Hi I'm Kane Gord, Journalist graduate who writes about stuff, usually entertainment stuff, some random stuff as well
Saturday, 30 July 2016
Jason Bourne: Review
Director: Paul Greengrass
Running time: 123 minutes
A decent if formulaic cat and mouse action thriller.
Due to the volatile world we live in, the topic of surveillance and security has moved on from what you might call the streets, to the world of cyber technology. This has happened at the same time that social media has expanded its role in the everyday world. Which makes for a great combination for a modern day action/thriller, Bond touched on it in Spectre, and now the Bourne series returns to do the same but with mixed results.
Set twelve years after the Bourne Ultimatum, Jason Bourne (Matt Damon) is now living as an illegal street fighter on the borders of Albania and Greece. When former agent Nicky Parsons (Julia Stiles) hacks into the accounts of the CIA, she uncovers files that relate to Jason Bourne, so she goes to Greece to inform him. The two of them are then pursued by the CIA director Robert Dewey (Tommy Lee Jones) and head of cyber ops division Heather Lee (Alicia Vikander).
From there the film is more or less a cat and mouse chase from one location and action set piece to the next. The action is raw and effective, the fight scenes are bone crushingly exciting and the car chases blend in well with the real life locations. But it's hampered by overly fast editing and constant close ups, which gets distracting after awhile.
While the plot is engaging it also straddles along rather predictably, as the characters just keep reacting from one plot device to the next. With little danger, Bourne overcomes everything in the most convenient and convoluted ways, which creates very little tension.
The hacked files eventually reveal more about Bourne's past, and through a series of flashbacks the story comes full circle. But there isn't any emotional attachment to the character to care enough, which isn't helped when Matt Damon couldn't have said much more than fifty lines in the whole film. It's odd how uninteresting the character has become compared to the first three films.

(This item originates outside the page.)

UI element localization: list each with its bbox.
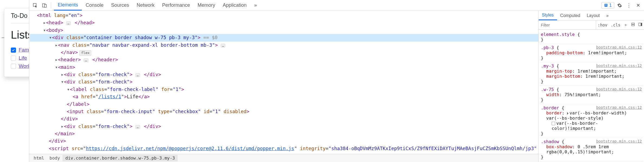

The supporting cast is a mixed bag, Tommy Lee Jones is suitable for the part of a superior minded CIA director. While Alicia Vikander seems a little out of place, not only is her character nothing much more than a overused plot device, she has the same stiff and charmless expression throughout.
Shoehorned into all of this is a rather underused and ineffective subplot about big corporate silicon valley tech companies and their ambiguous relationship with the government. In this case it's the fictional 'Deep Dream' headed by a smug Aaron Kaloor (Raz Ahmed). It's a subject matter that deserves more than just a side note in a film series that I'm not sure it even belongs in.
The first half of Jason Bourne is really promising, it begins interesting enough and the stakes are really high, and the action is thrilling. But it soon falters and plods along to a final car chase through Las Vegas that's overlong and exhausting. Before ending in a wholly nimble way.